Greg Ewing wrote:
Jacob Holm wrote:
I would like to split off a function for parsing a single element. And I would like it to look like this:
def parse_elem(): opening_tag = yield name = opening_tag[1:-1] items = yield from parse_items("</%s>" % name) return (name, items)
I don't see what you gain by writing it like that, though.
A more consistent api for calling it. Instead of special-casing the first input, all input is provided the same way. That makes it more similar to parse_items that is already called that way.
You don't even know whether you want to call this function until you've seen the first token and realized that it's a tag.
Not when used from parse_items, but remember that my intension was to make parse_elem independently useful. If you are just starting to parse a presumed valid xml stream (without self-closed tags), you know that it consists of a single element but won't know that it is.
In other words, you need a one-token lookahead. A more conventional parser would use a scanner that lets you peek at the next token without absorbing it, but that's not an option when you're receiving the tokens via yield, so another solution must be found.
The solution I chose was to keep the lookahead token as state in the parsing functions, and pass it to wherever it's needed. Your parse_elem() function clearly needs it, so it should take it as a parameter.
If there's some circumstance in which you know for certain that there's an elem coming up, you can always write another parsing function for dealing with that, e.g.
def expect_elem(): first = yield return yield from parse_elem(opening_tag = first)
I don't think there's anything inconvenient about that.
Except you now have one extra function for exactly the same task, just with a different calling convention.

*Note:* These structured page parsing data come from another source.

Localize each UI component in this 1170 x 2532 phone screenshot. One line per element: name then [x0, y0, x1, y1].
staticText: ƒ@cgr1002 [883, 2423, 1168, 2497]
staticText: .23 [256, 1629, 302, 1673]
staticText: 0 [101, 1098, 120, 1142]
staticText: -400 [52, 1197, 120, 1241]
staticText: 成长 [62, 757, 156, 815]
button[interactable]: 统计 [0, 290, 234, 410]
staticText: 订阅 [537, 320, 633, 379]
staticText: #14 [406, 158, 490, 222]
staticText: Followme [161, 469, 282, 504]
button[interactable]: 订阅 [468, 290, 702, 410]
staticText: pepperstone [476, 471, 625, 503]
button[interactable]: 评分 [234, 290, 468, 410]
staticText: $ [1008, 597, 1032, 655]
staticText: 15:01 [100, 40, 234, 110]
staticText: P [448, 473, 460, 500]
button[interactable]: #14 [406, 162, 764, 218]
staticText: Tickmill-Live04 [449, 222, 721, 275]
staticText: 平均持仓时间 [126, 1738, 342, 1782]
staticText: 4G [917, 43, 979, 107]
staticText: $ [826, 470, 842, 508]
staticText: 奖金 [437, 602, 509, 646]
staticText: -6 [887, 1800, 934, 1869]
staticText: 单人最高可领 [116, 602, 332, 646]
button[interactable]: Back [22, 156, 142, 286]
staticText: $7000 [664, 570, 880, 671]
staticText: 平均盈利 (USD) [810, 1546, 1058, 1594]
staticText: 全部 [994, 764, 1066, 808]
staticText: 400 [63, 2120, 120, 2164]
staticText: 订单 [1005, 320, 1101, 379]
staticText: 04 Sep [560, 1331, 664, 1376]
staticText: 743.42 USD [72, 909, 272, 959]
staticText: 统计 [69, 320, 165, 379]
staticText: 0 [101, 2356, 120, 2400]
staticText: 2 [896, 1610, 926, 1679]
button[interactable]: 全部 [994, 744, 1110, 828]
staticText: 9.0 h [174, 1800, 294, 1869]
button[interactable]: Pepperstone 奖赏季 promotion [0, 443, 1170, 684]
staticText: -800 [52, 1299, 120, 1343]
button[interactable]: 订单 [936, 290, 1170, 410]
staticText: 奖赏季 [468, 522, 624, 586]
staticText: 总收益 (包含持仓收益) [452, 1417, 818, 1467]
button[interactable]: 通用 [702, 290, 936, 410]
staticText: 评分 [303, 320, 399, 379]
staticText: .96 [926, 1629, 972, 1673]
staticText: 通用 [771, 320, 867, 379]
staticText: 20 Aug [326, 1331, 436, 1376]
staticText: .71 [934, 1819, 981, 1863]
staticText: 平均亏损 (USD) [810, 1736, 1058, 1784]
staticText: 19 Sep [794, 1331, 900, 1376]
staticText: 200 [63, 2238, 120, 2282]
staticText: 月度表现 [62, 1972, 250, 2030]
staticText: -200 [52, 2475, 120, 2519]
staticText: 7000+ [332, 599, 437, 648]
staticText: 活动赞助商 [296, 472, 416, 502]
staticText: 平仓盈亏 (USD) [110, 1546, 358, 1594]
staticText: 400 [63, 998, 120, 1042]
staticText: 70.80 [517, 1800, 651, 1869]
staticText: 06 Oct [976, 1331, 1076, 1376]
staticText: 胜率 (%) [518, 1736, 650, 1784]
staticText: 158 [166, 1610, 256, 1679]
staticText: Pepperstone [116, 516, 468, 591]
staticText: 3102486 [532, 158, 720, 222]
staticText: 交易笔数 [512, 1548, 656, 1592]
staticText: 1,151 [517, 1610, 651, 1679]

And this doesn't handle an initial throw() correctly. Not that I see any reason to use throw in the parser example. I'm just saying an extra function wouldn't work in that case.
A convention like Nick suggested where all coroutines take an optional "start" argument with the first value to yield doesn't help, because it is not the value to yield that is the problem.
I think you've confused the issue a bit yourself, because you started out by asking for a way of specifing the first value to yield in the yield-from expression. But it seems that what you really want is to specify the first value to *send* into the subiterator.
In this case, yes. In other cases it really is the first value to yield from the subiterator, or the first value to throw into the subiterator. At least part of the confusion comes from the fact that if yield-from could somehow suppress the initial next and yield a different value instead (either an extra expression in yield-from or the last value yielded by a primed generator), there would be a simple way to write wrappers that could be used at the call site to handle all those cases. So a feature that allowed specifying the first value to yield in the yield-from expression *would* be enough, but a start argument to the coroutine constructor isn't.
I haven't seen anything so far that convinces me it would be a serious inconvenience not to have such a feature.
Also, it doesn't seem to generalize. What if your parser needs a two-token lookahead? Then you'll be asking for a way to specify the first *two* values to send in. Where does it end?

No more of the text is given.